Гуглил методы голосования (БордА и прочее), и неожиданно наткнулся на их применение в... отборе признаков! Вот уж чего никогда не видел раньше. Есть некий шанс, что это полезно, т.к. один из методов такого "демократического ансамблирования" (Ensemble Reciprocal Ranking) зарулил "лучший одиночный метод" (это был SHAP).

https://towardsdatascience.com/ensemble-feature-selection-for-machine-learning-c0df77b970f9
#voting

"First formulated in Arrow’s doctoral dissertation (published as the monograph Social Choice and Individual Values [Arrow 1951], Arrow’s Impossibility Theory can be stated as follows:

When voters have three or more alternatives, there is no voting method that can convert the ranked preferences of individuals into a community-wide transitive ranking of those alternatives, while also meeting a pre-specified set of fairness conditions in every election.

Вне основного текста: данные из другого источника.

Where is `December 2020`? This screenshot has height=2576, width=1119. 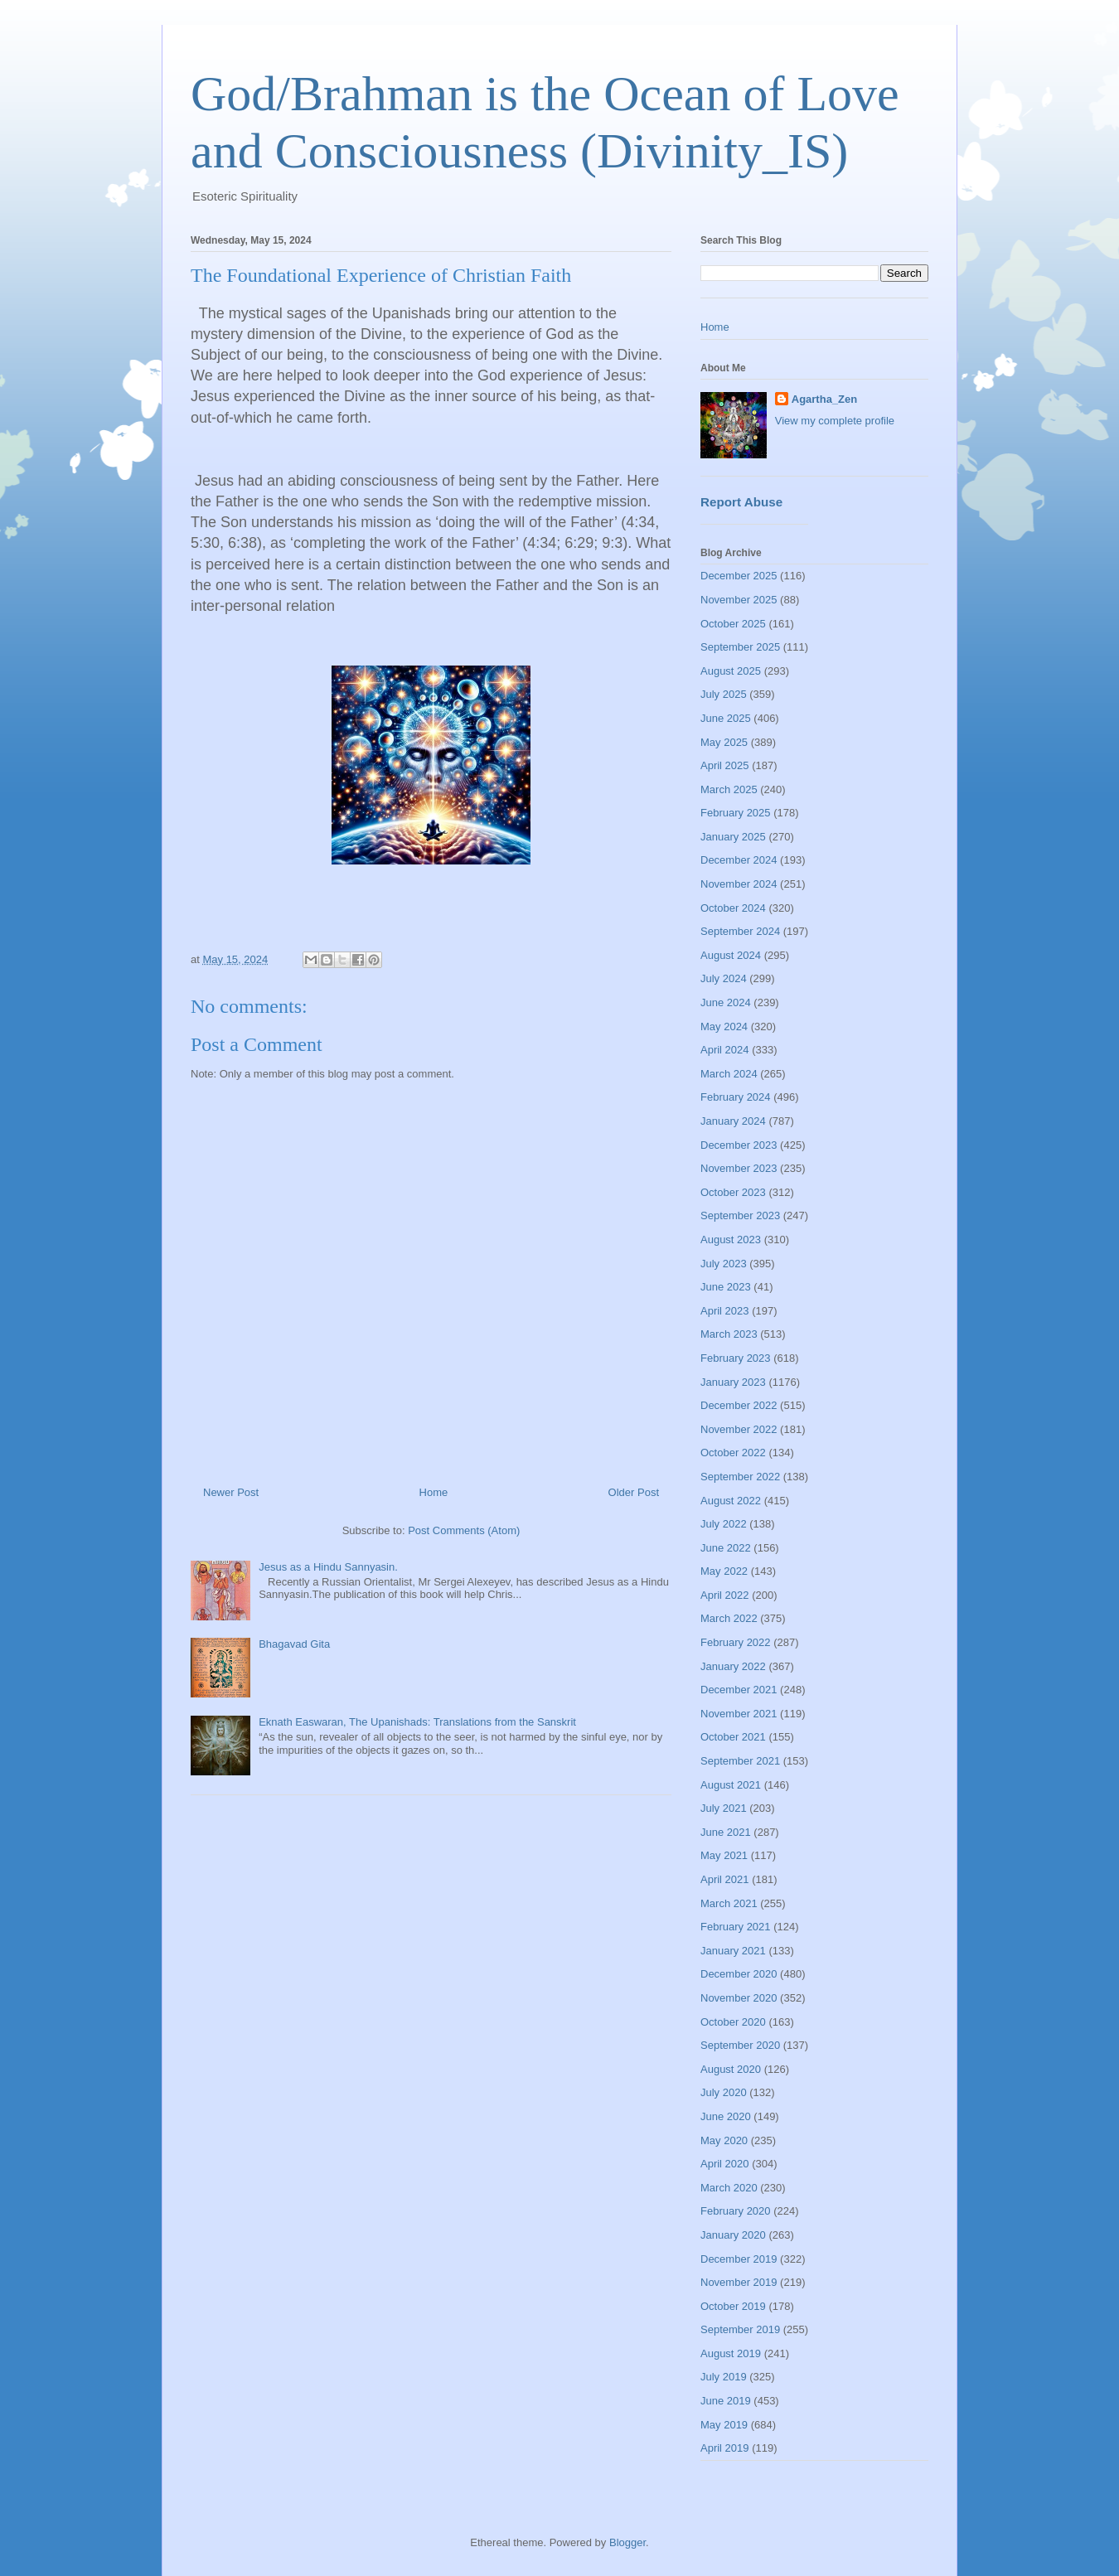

The study of specific voting methods and their drawbacks actually dates back well before Arrow’s twentieth-century work. Indeed, Iain McLean has remarked that “the theory of voting has in fact been discovered four times and lost three times” [McLean 1990, p. 99]. Arrow, of course, was responsible for the fourth discovery. McLean’s 1990 article examines the first discovery, made at the hands of two medieval thinkers, Ramon Lull (c. 1235–1315) and Nicolas of Cusa (1401–1464), within the context of ecclesiastical elections. More recently, McLean [2019] has written about the third discovery by Charles Dodgson (1832–1898), the British mathematician more widely known as Lewis Carroll, who was motivated to write on the topic as a result of certain election decisions made by the faculty at Christ Church, Oxford. Yet, as those familiar with today’s treatment of voting theory will know, none of the names of Lull, Cusa or Dodgson/Carroll are generally associated with the topic.

In contrast, the second time that this discovery was made involved two late eighteenth-century French mathematicians for whom certain key ideas of voting theory are now named: Jean Charles, Chevalier de Borda (1733–1799) and Marie-Jean-Antoine-Nicolas de Caritat, Marquis de Condorcet (1743–1794)."